Neurologic and Mental Status Disease
Starting with middle age, there is a progressive decrease in learning and memory, a factor to consider when assessing the ability of an elderly person to cooperate with perioperative care. An interesting hypothesis is that this is not caused by loss of the ability to generate new neurons but rather to a reduction in the decline of growth factors (fibroblast growth factor-2, insulin-like growth factor-1, and vascular endothelial growth factor) necessary for new neuron growth.156 There is also an increased occurrence of all forms of dementia, including Alzheimer dementia and neurologic disorders such as Parkinson disease.157
The risk of suffering a stroke increases linearly with age and is associated with other forms of cardiovascular disease, especially atrial fibrillation. For example, the proportion of strokes with AF in the United States is 6.2% for patients who are 50 to 59 years of age, 7.3% for patients 60 to 69 years of age, 16.5% for patients 70 to 79 years of age, and 30.8% for patients 80 to 89 years of age.158,159 Other causes of stroke are hypertension, cerebrovascular disease, myocardial infarction, structural heart disease, and cardiomyopathy. A history of neurologic dysfunction before a procedure may predict persistent increased cognitive dysfunction.160
Depression is very common in the elderly, with fewer reported symptoms than in younger people.161 It is estimated that more than a third of hospitalized elderly patients may suffer from depression.162 Not only does depression lead to increased symptoms from medical illness and increased use of health care resources, but it may affect the patient's ability to cooperate with preoperative conditioning and postoperative rehabilitative care. Interestingly, depression may be related to disturbances in other systems, such as the hypothalamic–pituitary–adrenal axis, cerebrovascular disease, inflammatory conditions, and nutrient deficiencies.163 Another condition to be aware of in the elderly is alcoholism, with implications for perioperative withdrawal and malnutrition.164
Visual impairment is common in elderly and aged patients. The most common causes include presbyopia, macular degeneration, cataract formation, diabetic retinopathy, and glaucoma. Untreated, visual impairment leads to physical handicap, increased incidence of falls, depression, social isolation, and dependency.165 Visual diseases and the medications used to treat them must be considered with the choice of anesthetic agents. Furthermore, perioperative disorientation or delirium may be in partly a result of declines in visual stimuli.

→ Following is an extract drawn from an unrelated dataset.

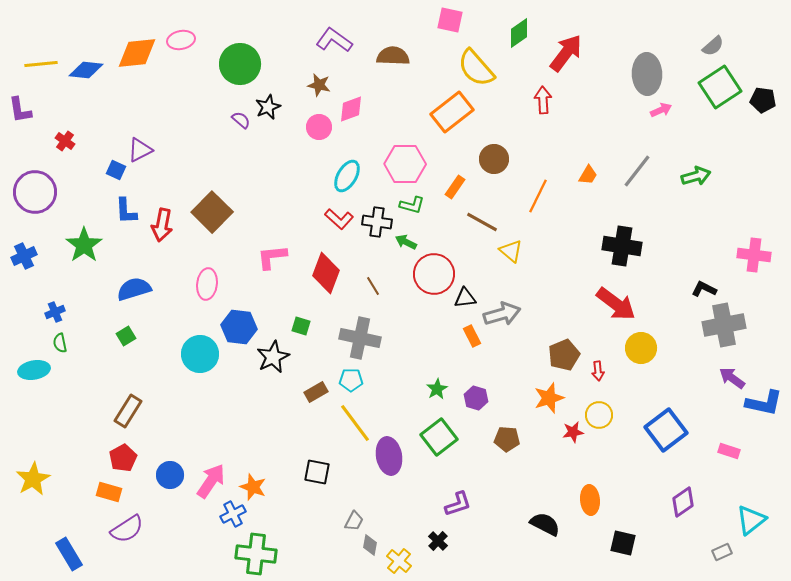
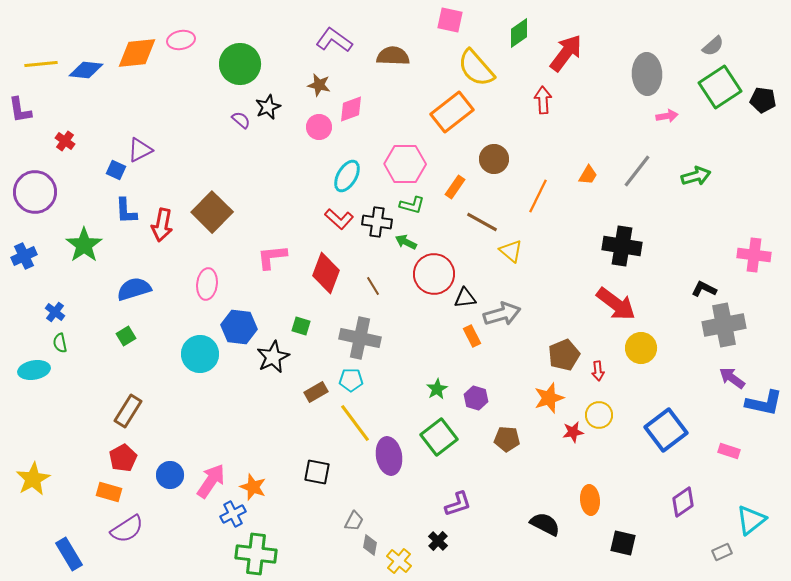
pink arrow at (661, 110): moved 6 px right, 6 px down; rotated 15 degrees clockwise
blue cross at (55, 312): rotated 30 degrees counterclockwise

Hearing loss occurs linearly with age, but the variation in hearing thresholds is large. Possible explanations include precipitating medical conditions, coexisting diseases, prior environmental exposure (especially occupational), and undefined genetic contributions.166 Hearing impairment may also contribute to postoperative delirium.
Worldwide, the incidence of cancer in the elderly continues to rise with more than 50% of all cancers and approximately 70% of cancer deaths occurring in patients age 70 years and older in developed countries.167 However, the use of combined modality therapy may improve survival in a variety of malignancies in the elderly, despite the known risks of chemotherapy. Although the elderly are less well studied in clinical trials, age itself should not be used as a criterion for denial of cancer therapy. Rather patients should be carefully selected and evaluated for life expectancy, performance and nutritional status, social support, and presence of medical or social conditions that may impede therapy.168 Decisions should also be made with respect to the anticipated benefit in quality or quantity of life.